Rethinking Frontier Models: The Rise of Local AI and Apple's Unified RAM Advantage

I was excited to play with Opus 4.7 this week and more than a little bit relieved that it did not in any way wow. It’s a perfectly fine model, if a bit too wordy, but it is clearly only a small step forward over its predecessor. The software engineers of the world can breath a sigh of relief that we aren’t replaceable for another few months, at least.

I think this reinforces what I’ve been reading everywhere: compute for AI is getting more and more scarce which means that training new frontier models is becoming more difficult. The scaling laws of AI dictate that to build the next gen of frontier models will take exponentially more compute, and it just doesn’t exist yet, or it contends with inference. The shuttering of Sora reinforces this theory: if it wasn’t showing ROI and its compute use was high, its value decreased compared to customer demand for other products and it wasn’t worth the resources it required to use.

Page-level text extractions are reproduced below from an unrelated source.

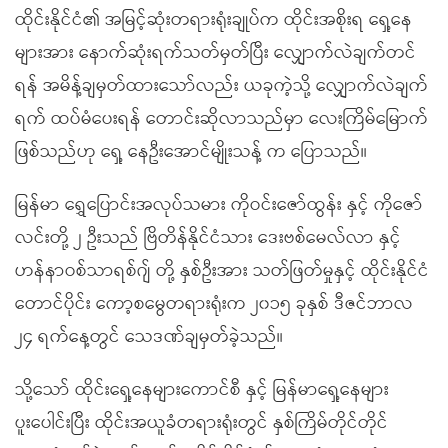
ထိုင်းနိုင်ငံ၏ အမြင့်ဆုံးတရားရုံးချုပ်က ထိုင်းအစိုးရ ရှေ့နေ
များအား နောက်ဆုံးရက်သတ်မှတ်ပြီး လျှောက်လဲချက်တင်
ရန် အမိန့်ချမှတ်ထားသော်လည်း ယခုကဲ့သို့ လျှောက်လဲချက်
ရက် ထပ်မံပေးရန် တောင်းဆိုလာသည်မှာ လေးကြိမ်မြောက်
ဖြစ်သည်ဟု ရှေ့ နေဦးအောင်မျိုးသန့် က ပြောသည်။
မြန်မာ ရွှေပြောင်းအလုပ်သမား ကိုဝင်းဇော်ထွန်း နှင့် ကိုဇော်
လင်းတို့ ၂ ဦးသည် ဗြိတိန်နိုင်ငံသား
ဒေးဗစ်မေလ်လာ နှင့်
ဟန်နာဝစ်သာရစ်ဂျ် တို့ နှစ်ဦး
အား သတ်ဖြတ်မှုနှင့် ထိုင်းနိုင်ငံ
တောင်ပိုင်း ကော့စမွေတရားရုံးက ၂၀၁၅ ခုနှစ် ဒီဇင်ဘာလ
၂၄ ရက်နေ့တွင် သေဒဏ်ချမှတ်ခဲ့သည်။
သို့သော် ထိုင်းရှေ့နေများကောင်စီ နှင့် မြန်မာရှေ့နေများ
ပူးပေါင်းပြီး ထိုင်းအယူခံတရားရုံးတွင် နှစ်ကြိမ်တိုင်တိုင်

So where does that lead? More data centers, obviously. But building data centers is an extremely slow process because it requires so much electricity and grid buildouts take years. So where will model training go? Gemma4 gives us a hint, I think. It’s a powerful model that I can run on my own hardware (a 3090ti with 24gb VRAM), released by Google, who has been falling behind in the frontier model quality race. I think that we’re going to see local models improve dramatically this year and they’re going to be sized for consumer hardware. Qwen3.6-35B-A3B released two days ago and fits this thesis as well. It’s just not quite there yet; prefill on my hardware is too slow for my impatience, but I think this year we’re going to see more and more model drops sized for local.

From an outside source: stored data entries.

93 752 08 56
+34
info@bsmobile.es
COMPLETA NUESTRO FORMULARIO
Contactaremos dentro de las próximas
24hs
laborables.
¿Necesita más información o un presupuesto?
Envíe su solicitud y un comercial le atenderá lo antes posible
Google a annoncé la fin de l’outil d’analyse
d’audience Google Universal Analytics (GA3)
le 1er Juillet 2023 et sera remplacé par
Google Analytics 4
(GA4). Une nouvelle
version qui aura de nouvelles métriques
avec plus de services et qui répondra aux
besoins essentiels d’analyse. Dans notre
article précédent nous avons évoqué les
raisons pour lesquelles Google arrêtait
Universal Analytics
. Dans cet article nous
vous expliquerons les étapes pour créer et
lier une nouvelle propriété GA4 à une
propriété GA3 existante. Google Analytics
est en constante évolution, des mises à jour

If this is true, you know who wins? Apple. They’ve been building a unified RAM architecture since the m1 release in 2020 and refining it since. Every year gets a bit better. The 128gb models are extremely appealing here. No one else is doing this and it will take several years to catch up. There’s no hint that Intel is trying. I hope that AMD enters that arena in force but their Strix Halo is a big disappointment. My conspiracy theory is that Nvidia doesn’t want to release consumer hardware with enough VRAM to be useful for local models because it could eat into their data center profits, but Apple doesn’t care about that.

The problem, of course, is chip supply. Memory chip supply is projected to be scarce for quite a year or more yet. I’m hoping the squeeze resolves in 27.

One more thing: you know who’s been killing it in local model training? China. Chew on that a little.